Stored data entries
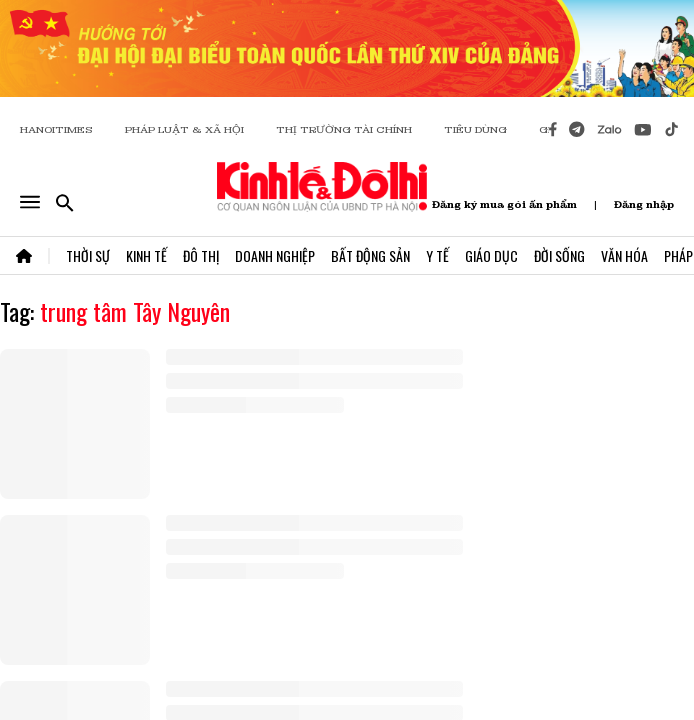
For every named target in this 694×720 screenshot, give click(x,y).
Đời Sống (559, 255)
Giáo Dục (491, 255)
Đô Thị (201, 255)
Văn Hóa (624, 255)
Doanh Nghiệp (275, 255)
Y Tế (437, 255)
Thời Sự (88, 255)
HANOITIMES (56, 129)
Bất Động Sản (370, 255)
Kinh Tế (146, 255)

◆ Description of the task
Up to and including the line that holds "Bất Động Sản (370, 255)", restate word for word each line of the records from their start, and only those lines, leaving out the pictures.

◆ Exercise solution
For every named target in this 694×720 screenshot, give click(x,y).
Đời Sống (559, 255)
Giáo Dục (491, 255)
Đô Thị (201, 255)
Văn Hóa (624, 255)
Doanh Nghiệp (275, 255)
Y Tế (437, 255)
Thời Sự (88, 255)
HANOITIMES (56, 129)
Bất Động Sản (370, 255)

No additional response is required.